- REQUIRED WORK: What follows is a set of entries. Repeat them exactly, but not their pictures.

- DATASET EXCERPTS:
"""

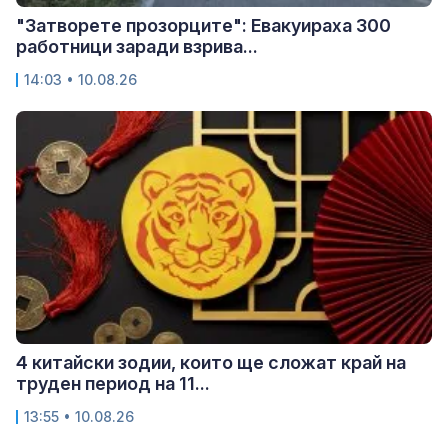
"Затворете прозорците": Евакуираха 300
работници заради взрива...
14:03 • 10.08.26
4 китайски зодии, които ще сложат край на
труден период на 11...
13:55 • 10.08.26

"""

- RESULT OF THIS EXERCISE:
"Затворете прозорците": Евакуираха 300
работници заради взрива...
14:03 • 10.08.26
4 китайски зодии, които ще сложат край на
труден период на 11...
13:55 • 10.08.26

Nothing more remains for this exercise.